TASK MATERIAL:
────────────────────────────────────────

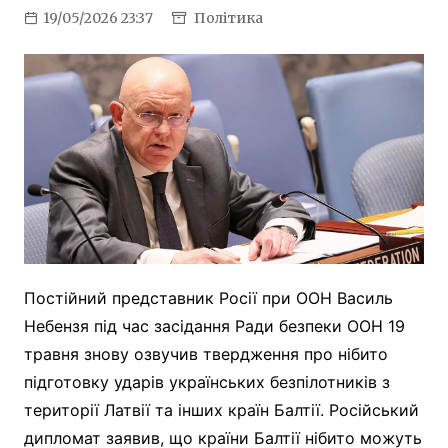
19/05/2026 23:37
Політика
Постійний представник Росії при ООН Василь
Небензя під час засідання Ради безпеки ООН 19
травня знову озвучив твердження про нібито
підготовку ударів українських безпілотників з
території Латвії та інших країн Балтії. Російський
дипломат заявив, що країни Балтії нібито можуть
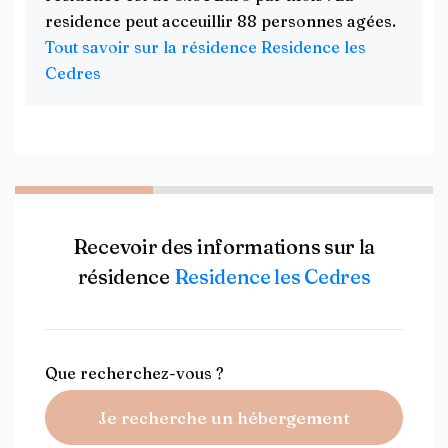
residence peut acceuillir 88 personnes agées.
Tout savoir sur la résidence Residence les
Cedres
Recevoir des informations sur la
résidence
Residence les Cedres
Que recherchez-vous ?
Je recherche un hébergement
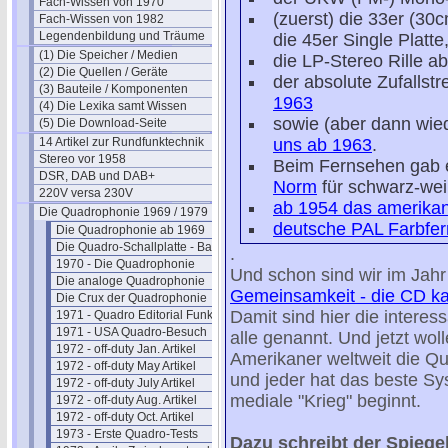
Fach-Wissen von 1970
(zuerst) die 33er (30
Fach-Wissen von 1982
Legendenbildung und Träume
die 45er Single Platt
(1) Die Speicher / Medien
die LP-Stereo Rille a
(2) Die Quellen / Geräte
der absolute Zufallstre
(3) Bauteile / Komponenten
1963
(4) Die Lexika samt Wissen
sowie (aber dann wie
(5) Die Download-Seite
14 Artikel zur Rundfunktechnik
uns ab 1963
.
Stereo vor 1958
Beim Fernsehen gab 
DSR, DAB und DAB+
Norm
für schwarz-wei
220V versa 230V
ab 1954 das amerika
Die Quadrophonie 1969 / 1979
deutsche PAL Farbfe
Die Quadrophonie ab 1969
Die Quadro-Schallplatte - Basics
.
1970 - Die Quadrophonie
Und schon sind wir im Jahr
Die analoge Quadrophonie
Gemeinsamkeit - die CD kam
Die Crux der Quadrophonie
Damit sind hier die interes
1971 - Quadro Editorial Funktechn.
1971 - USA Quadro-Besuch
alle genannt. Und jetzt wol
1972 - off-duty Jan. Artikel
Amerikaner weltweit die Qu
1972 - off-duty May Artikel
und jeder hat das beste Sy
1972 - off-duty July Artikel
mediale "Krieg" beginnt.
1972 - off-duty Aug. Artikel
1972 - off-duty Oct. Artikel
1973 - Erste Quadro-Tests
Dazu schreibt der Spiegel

────────────────────────────────────────

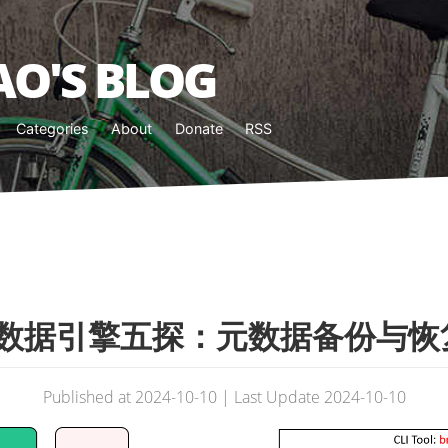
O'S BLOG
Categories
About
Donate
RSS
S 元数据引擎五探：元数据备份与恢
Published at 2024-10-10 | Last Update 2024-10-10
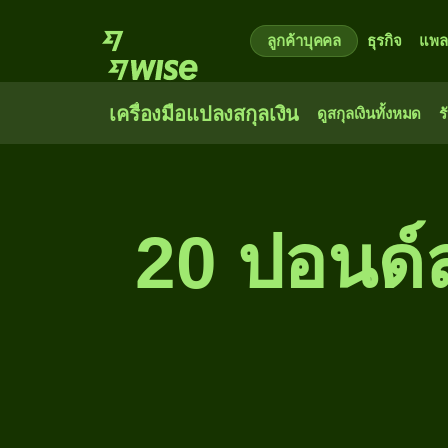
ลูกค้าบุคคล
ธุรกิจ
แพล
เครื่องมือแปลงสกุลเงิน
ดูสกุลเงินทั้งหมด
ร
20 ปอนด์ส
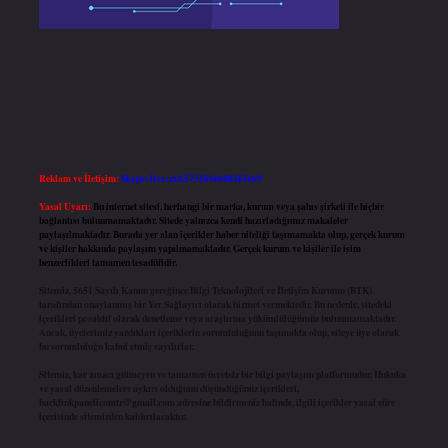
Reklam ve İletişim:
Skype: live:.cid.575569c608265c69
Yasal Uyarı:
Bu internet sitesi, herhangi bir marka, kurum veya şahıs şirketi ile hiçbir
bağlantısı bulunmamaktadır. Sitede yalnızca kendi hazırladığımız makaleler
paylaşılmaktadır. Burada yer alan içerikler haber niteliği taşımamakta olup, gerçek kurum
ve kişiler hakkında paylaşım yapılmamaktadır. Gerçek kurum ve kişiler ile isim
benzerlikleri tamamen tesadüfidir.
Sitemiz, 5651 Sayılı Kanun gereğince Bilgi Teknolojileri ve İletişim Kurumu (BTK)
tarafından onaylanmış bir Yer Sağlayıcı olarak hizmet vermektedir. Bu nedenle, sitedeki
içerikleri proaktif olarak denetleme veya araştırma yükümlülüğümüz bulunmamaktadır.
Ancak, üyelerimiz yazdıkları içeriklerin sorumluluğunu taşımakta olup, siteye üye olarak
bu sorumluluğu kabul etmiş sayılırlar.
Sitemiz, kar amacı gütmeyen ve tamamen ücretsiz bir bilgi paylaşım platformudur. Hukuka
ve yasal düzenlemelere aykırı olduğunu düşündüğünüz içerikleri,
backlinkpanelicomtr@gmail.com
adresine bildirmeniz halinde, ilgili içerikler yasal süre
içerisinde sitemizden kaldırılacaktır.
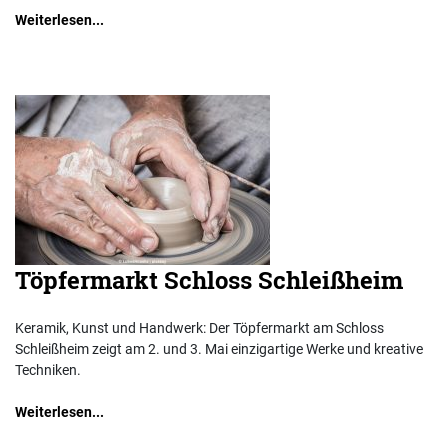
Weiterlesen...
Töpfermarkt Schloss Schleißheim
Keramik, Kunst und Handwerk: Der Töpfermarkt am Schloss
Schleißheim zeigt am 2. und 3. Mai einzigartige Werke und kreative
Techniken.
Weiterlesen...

────────────────────────────────────────

EXERCISE:
Within the listing above, write out the stretch from the line with "19/05/2026 23:37" through the line with "Fach-Wissen von 1982" exactly. Any pictures are to be left out.

OUTPUT OF THE TASK:
19/05/2026 23:37
Політика
Постійний представник Росії при ООН Василь
Небензя під час засідання Ради безпеки ООН 19
травня знову озвучив твердження про нібито
підготовку ударів українських безпілотників з
території Латвії та інших країн Балтії. Російський
дипломат заявив, що країни Балтії нібито можуть
residence peut acceuillir 88 personnes agées.
Tout savoir sur la résidence Residence les
Cedres
Recevoir des informations sur la
résidence
Residence les Cedres
Que recherchez-vous ?
Je recherche un hébergement
Fach-Wissen von 1970
(zuerst) die 33er (30
Fach-Wissen von 1982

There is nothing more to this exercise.